This article is part of the supplement: Proceedings of the Fifth Annual MCBIOS Conference. Systems Biology: Bridging the Omics
Exhaustive prediction of disease susceptibility to coding base changes in the human genome
- Equal contributors
1 Mc Dermott Center for Human Growth and Development, UT Southwestern Medical Center, Dallas, TX, USA
2 Department of Translational Research, UT Southwestern Medical Center, Dallas, TX, USA
3 Department of Surgery, UT Southwestern Medical Center, Dallas, TX, USA
BMC Bioinformatics 2008, 9(Suppl 9):S3 doi:10.1186/1471-2105-9-S9-S3Published: 12 August 2008
Single Nucleotide Polymorphisms (SNPs) are the most abundant form of genomic variation and can cause phenotypic differences between individuals, including diseases. Bases are subject to various levels of selection pressure, reflected in their inter-species conservation.

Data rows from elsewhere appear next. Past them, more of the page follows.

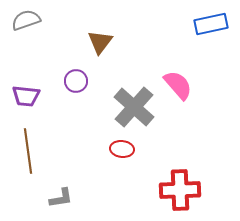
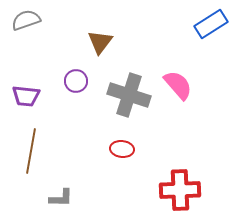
blue rectangle: rotated 20 degrees counterclockwise
gray cross: moved 5 px left, 12 px up; rotated 24 degrees counterclockwise
brown line: moved 3 px right; rotated 18 degrees clockwise
gray L-shape: rotated 10 degrees clockwise
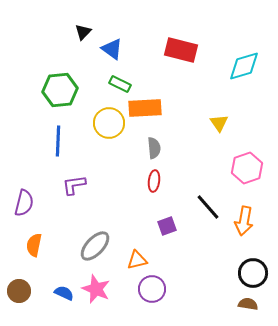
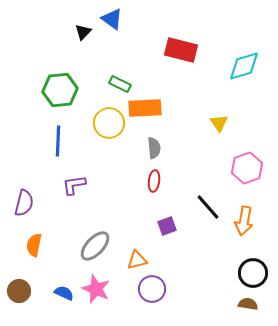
blue triangle: moved 30 px up
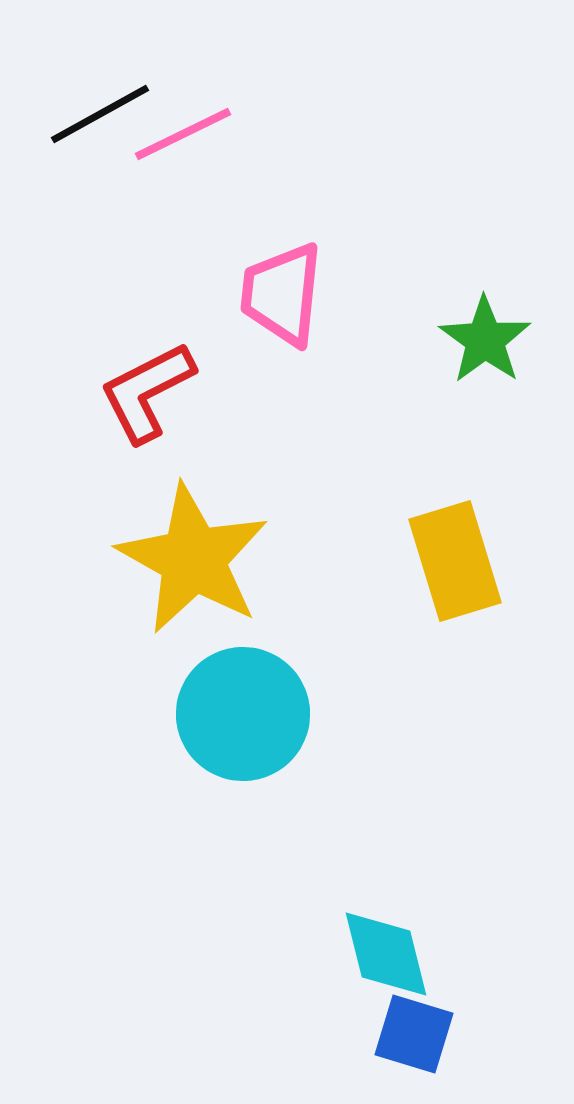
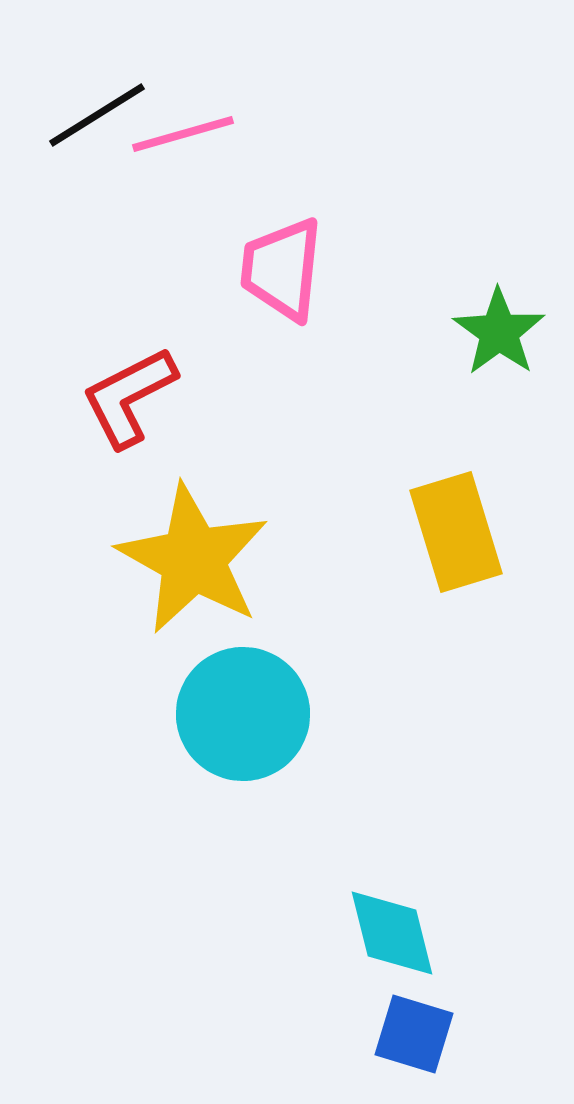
black line: moved 3 px left, 1 px down; rotated 3 degrees counterclockwise
pink line: rotated 10 degrees clockwise
pink trapezoid: moved 25 px up
green star: moved 14 px right, 8 px up
red L-shape: moved 18 px left, 5 px down
yellow rectangle: moved 1 px right, 29 px up
cyan diamond: moved 6 px right, 21 px up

We propose a method that is not dependant on transcription information to score each coding base in the human genome reflecting the disease probability associated with its mutation. Twelve factors likely to be associated with disease alleles were chosen as the input for a support vector machine prediction algorithm. The analysis yielded 83% sensitivity and 84% specificity in segregating disease like alleles as found in the Human Gene Mutation Database from non-disease like alleles as found in the Database of Single Nucleotide Polymorphisms. This algorithm was subsequently applied to each base within all known human genes, exhaustively confirming that interspecies conservation is the strongest factor for disease association. For each gene, the length normalized average disease potential score was calculated. Out of the 30 genes with the highest scores, 21 are directly associated with a disease. In contrast, out of the 30 genes with the lowest scores, only one is associated with a disease as found in published literature. The results strongly suggest that the highest scoring genes are enriched for those that might contribute to disease, if mutated.
This method provides valuable information to researchers to identify sensitive positions in genes that have a high disease probability, enabling them to optimize experimental designs and interpret data emerging from genetic and epidemiological studies.